Apple Inc CEO Steve Jobs, on medical leave since Jan. 17, was to make his second public appearance this year when the Apple Worldwide Developers Conference in San Francisco opened yesterday.
Jobs was to preview software updates for Apple’s iPhone, iPad and Mac, as well the new iCloud online storage service, which may help those gizmos wirelessly share the same materials.
Apple is using iCloud to retain its dominance in the smartphone and tablet markets amid fresh competition from devices powered by Google Inc’s Android software. The new service may improve how users can access content across different Apple devices, keeping customers from defecting to rivals, Frank Gillett of Forrester Research Inc said.
Photo: Reuters
“The world we’re headed to is where you don’t have to think about which gadget has your stuff,” Gillett said. “As people get their content organized around one of these personal ecosystems, then it will be incredibly sticky because migrating won’t be convenient.”
Apple’s earlier foray into Web-based services, MobileMe, got off to a slow start, dogged by breakdowns, including one that kept users from sending or receiving e-mails. MobileMe, with a US$99 annual subscription fee, eventually gained 3 million users, Forrester said. That’s a fraction of the potential customer base for iCloud.
Apple may design iCloud to include features of the older offering, such as storage for e-mail, contacts, calendars, photos, plus new options for music, said Ashok Kumar, an analyst with Rodman & Renshaw in New York.
Storage for movies and TV shows may be added later, he said.
Apple announced last week it would preview iCloud at its Worldwide Developers Conference, without providing more details.
Apple has agreements with major record labels for a service that would let people access their iTunes song libraries from any Apple device through an Internet connection, instead of downloading a copy of the song to a device, people familiar with the plans said.
Apple will scan the songs customers have purchased from iTunes and quickly mirror those collections on the company’s servers, said the people, who declined to be named because the talks are private.
Google and Amazon.com Inc each introduced cloud music services in recent months, letting users upload songs to remote servers and access them from a browser or smartphone with an Internet connection.

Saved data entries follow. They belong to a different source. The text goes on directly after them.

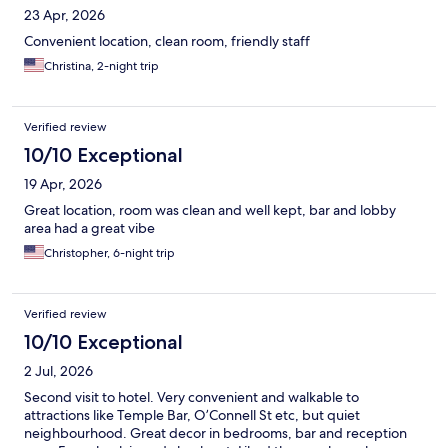
23 Apr, 2026
Convenient location, clean room, friendly staff
Christina, 2-night trip
Verified review
10/10 Exceptional
19 Apr, 2026
Great location, room was clean and well kept, bar and lobby
area had a great vibe
Christopher, 6-night trip
Verified review
10/10 Exceptional
2 Jul, 2026
Second visit to hotel. Very convenient and walkable to
attractions like Temple Bar, O’Connell St etc, but quiet
neighbourhood. Great decor in bedrooms, bar and reception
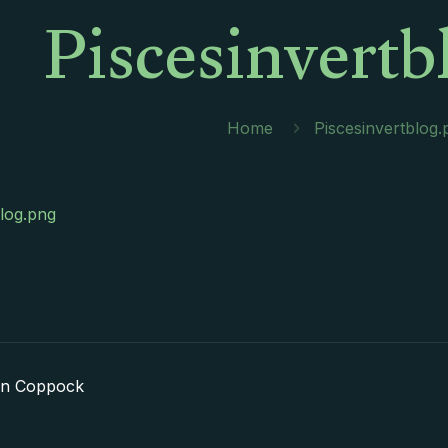
Piscesinvertb
Home
Piscesinvertblog.
blog.png
in Coppock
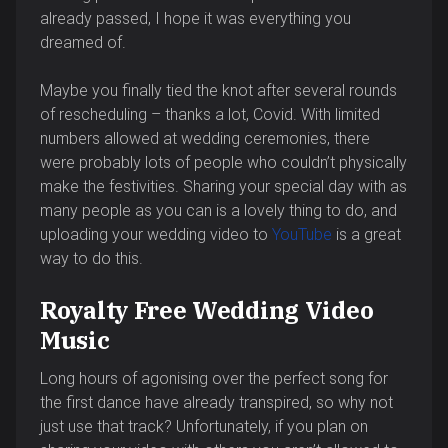
already passed, I hope it was everything you
dreamed of.
Maybe you finally tied the knot after several rounds
of rescheduling – thanks a lot, Covid. With limited
numbers allowed at wedding ceremonies, there
were probably lots of people who couldn’t physically
make the festivities. Sharing your special day with as
many people as you can is a lovely thing to do, and
uploading your wedding video to
YouTube
is a great
way to do this.
Royalty Free Wedding Video
Music
Long hours of agonising over the perfect song for
the first dance have already transpired, so why not
just use that track? Unfortunately, if you plan on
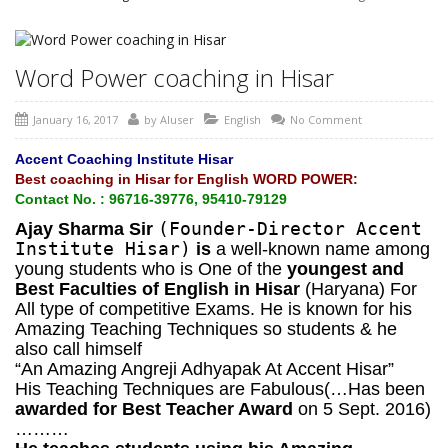
Word Power coaching in Hisar
January 16, 2017
by
AIuser
English
No Comment
Accent Coaching Institute Hisar
Best coaching in Hisar for English WORD POWER:
Contact No. : 96716-39776, 95410-79129
(Founder-Director Accent
Ajay Sharma Sir
Institute Hisar)
is
a well-known name among
young students who is One of the
youngest and
Best Faculties of English in Hisar
(Haryana) For
All type of competitive Exams. He is known for his
Amazing Teaching Techniques so students & he
also call himself
“An Amazing Angreji Adhyapak At Accent Hisar”
His Teaching Techniques are Fabulous(…Has been
awarded for Best Teacher Award
on 5 Sept. 2016)
………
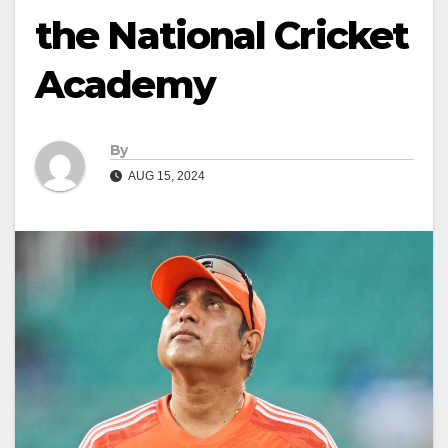
the National Cricket
Academy
By
AUG 15, 2024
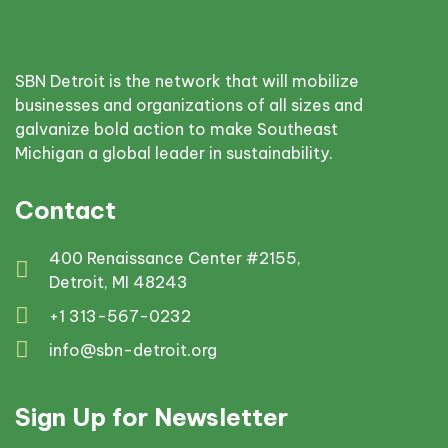
SBN Detroit is the network that will mobilize
businesses and organizations of all sizes and
galvanize bold action to make Southeast
Michigan a global leader in sustainability.
Contact
400 Renaissance Center #2155,
Detroit, MI 48243
+1 313-567-0232
info@sbn-detroit.org
Sign Up for Newsletter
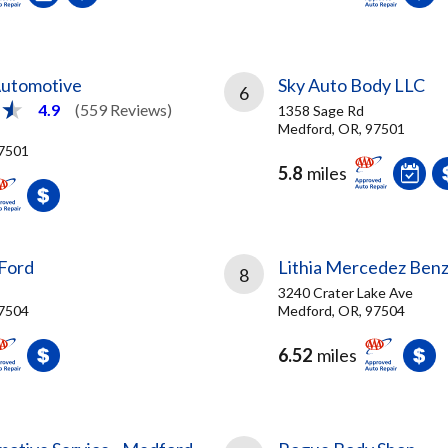
Automotive
Sky Auto Body LLC
6
4.9
(559 Reviews)
1358 Sage Rd
Medford, OR, 97501
97501
5.8
miles
 Ford
Lithia Mercedez Ben
8
3240 Crater Lake Ave
97504
Medford, OR, 97504
6.52
miles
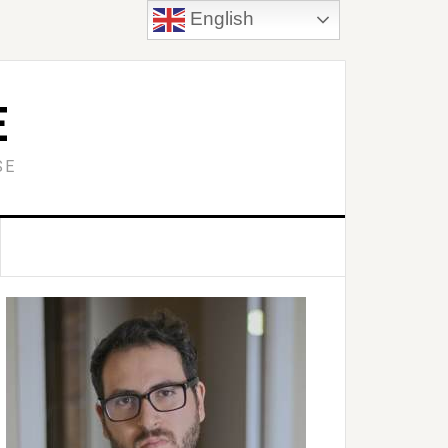
English
E
SE
Primary
idebar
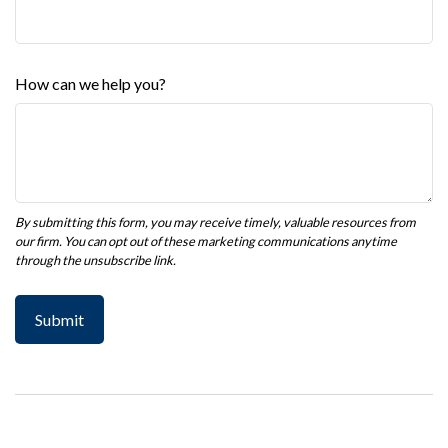
How can we help you?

The uploading process can take hours.
Through licensing deals with record labels, Apple has entire collections on its servers. That means it can more quickly provide customers access to their songs.
The iCloud service can help all of Apple’s products and applications running on its devices work more seamlessly together, said Matt Drance, founder of app maker Bookhouse Software and a former Apple software engineer.

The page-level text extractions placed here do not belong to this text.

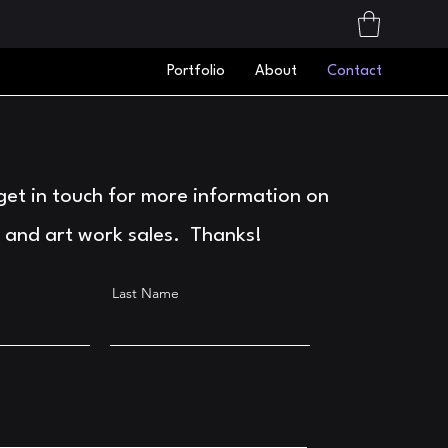
Portfolio
About
Contact
 get in touch for more information on
 and art work sales. Thanks!
Last Name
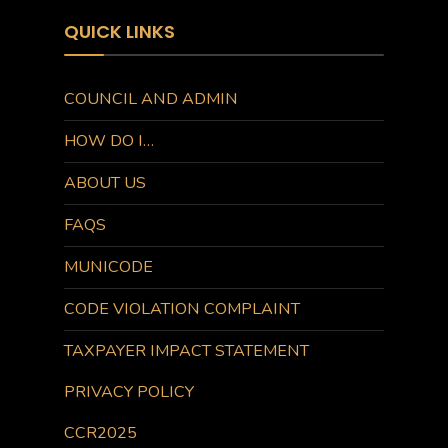
QUICK LINKS
COUNCIL AND ADMIN
HOW DO I…
ABOUT US
FAQS
MUNICODE
CODE VIOLATION COMPLAINT
TAXPAYER IMPACT STATEMENT
PRIVACY POLICY
CCR2025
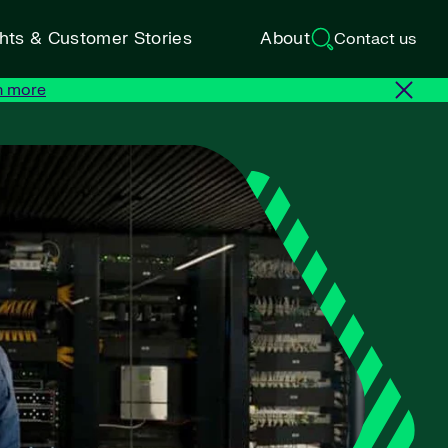
ghts & Customer Stories
About
Contact us
n more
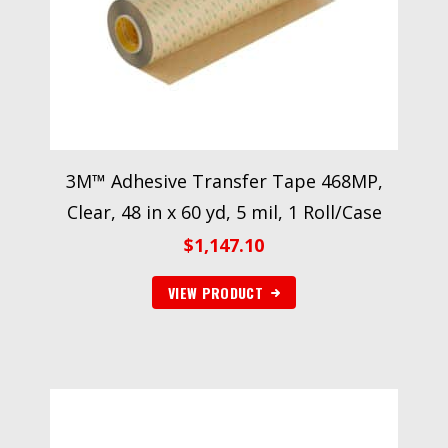
3M™ Adhesive Transfer Tape 468MP,
Clear, 48 in x 60 yd, 5 mil, 1 Roll/Case
$
1,147.10
VIEW PRODUCT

By adding new Web features, Apple could loosen the need for users to regularly plug in an iPhone, iPad or iPod to keep the devices synchronized, he said. Instead, the updates could be made wirelessly.

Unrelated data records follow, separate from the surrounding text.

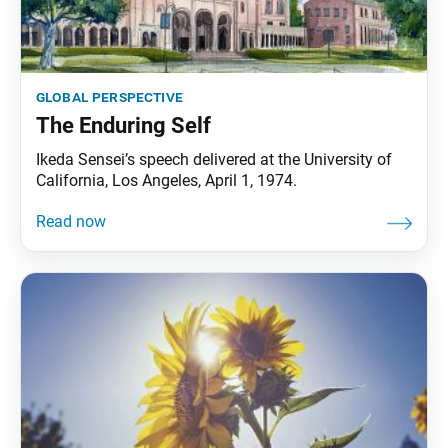
global perspective
The Enduring Self
Ikeda Sensei’s speech delivered at the University of
California, Los Angeles, April 1, 1974.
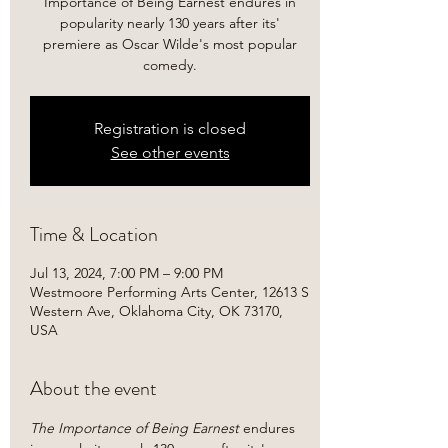
Importance of Being Earnest endures in
popularity nearly 130 years after its'
premiere as Oscar Wilde's most popular
comedy.
Registration is closed
See other events
Time & Location
Jul 13, 2024, 7:00 PM – 9:00 PM
Westmoore Performing Arts Center, 12613 S
Western Ave, Oklahoma City, OK 73170,
USA
About the event
The Importance of Being Earnest 
endures 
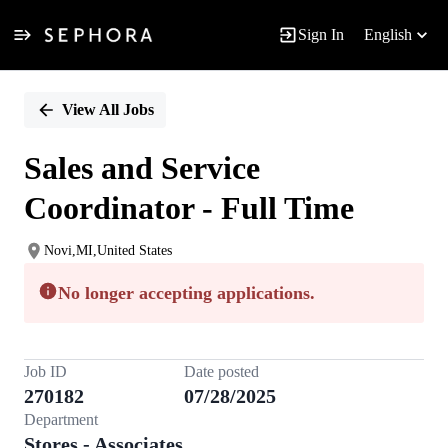
Sign In
English
Single
Position
View All Jobs
Sales and Service
Coordinator - Full Time
Novi,MI,United States
No longer accepting applications.
Job ID
Date posted
270182
07/28/2025
Department
Stores - Associates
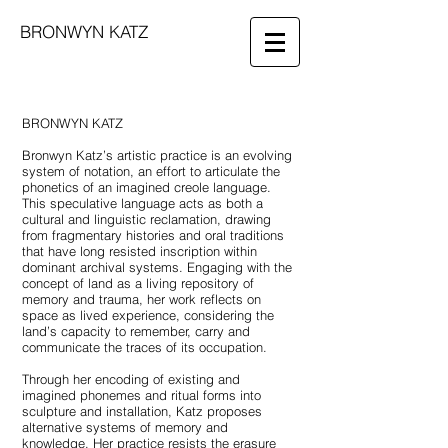
BRONWYN KATZ
BRONWYN KATZ
Bronwyn Katz’s artistic practice is an evolving
system of notation, an effort to articulate the
phonetics of an imagined creole language.
This speculative language acts as both a
cultural and linguistic reclamation, drawing
from fragmentary histories and oral traditions
that have long resisted inscription within
dominant archival systems. Engaging with the
concept of land as a living repository of
memory and trauma, her work reflects on
space as lived experience, considering the
land’s capacity to remember, carry and
communicate the traces of its occupation.
Through her encoding of existing and
imagined phonemes and ritual forms into
sculpture and installation, Katz proposes
alternative systems of memory and
knowledge. Her practice resists the erasure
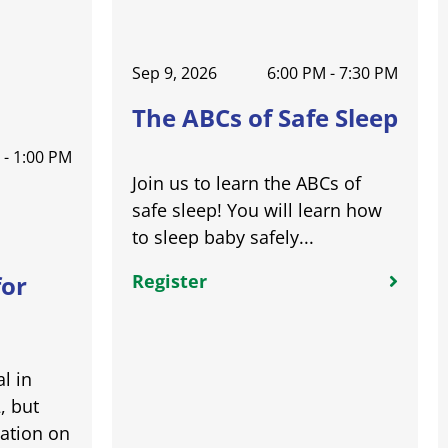
Sep 9, 2026
6:00 PM - 7:30 PM
The ABCs of Safe Sleep
 - 1:00 PM
Join us to learn the ABCs of
safe sleep! You will learn how
to sleep baby safely...
Register
for
l in
, but
ation on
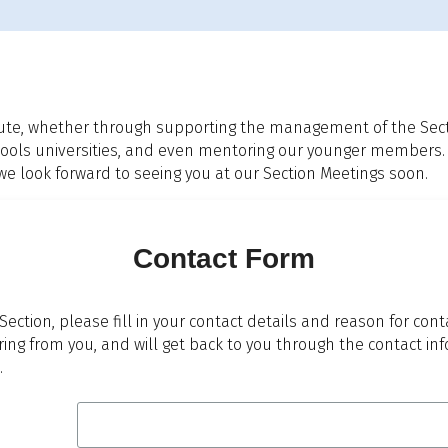
ute, whether through supporting the management of the Sectio
 schools universities, and even mentoring our younger members.
look forward to seeing you at our Section Meetings soon.
Contact Form
 Section, please fill in your contact details and reason for con
ring from you, and will get back to you through the contact i
.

The need to constantly plug in the devices to sync applications is one of Apple’s prominent “rough edges,” said Scott Stanfield, chief executive of Vertigo, which makes applications for firms like NBC.
“You can buy content on all those devices, but because it’s so complicated synchronizing movies and music and applications, it’s kind of a disincentive,” Stanfield said. “If they make it so you can sync over the air that would be great.”
Apple will also use its developers conference, which runs until Friday, to preview new updates to the operating system for Mac computers, called OS X Lion, and the fifth iteration of the iOS software that powers the iPhone, iPad and iPod Touch mobile devices. The company won’t unveil a new iPhone, as it did at the event last year, two people familiar with the plans said in April.
The gathering draws designers and entrepreneurs behind more than 350,000 applications available in the company’s App Store. Apple says it has generated more than US$2 billion in revenue for the developers since the store opened on the iPhone in 2008.
Jobs, in the midst of his third medical leave since 2004 as he battles a rare form of cancer, will be a welcome sight for developers as well as investors at the conference, Kumar said.
“The fact that Steve Jobs is out there front and center is the biggest positive,” Kumar said. “He’s the main event.”
Apple is competing against companies such as Google, and Microsoft Corp for the loyalty of developers who make the gaming, picture-taking and business-productivity applications. Google held a similar developers conference last month, where it showed off features of its Android mobile operating system.
Apple has an edge because of the money its App Store generates for developers, Gartner analyst Michael Gartenberg said.
“Apple has shown they can deliver the customer and they can deliver the customer’s credit card,” he said.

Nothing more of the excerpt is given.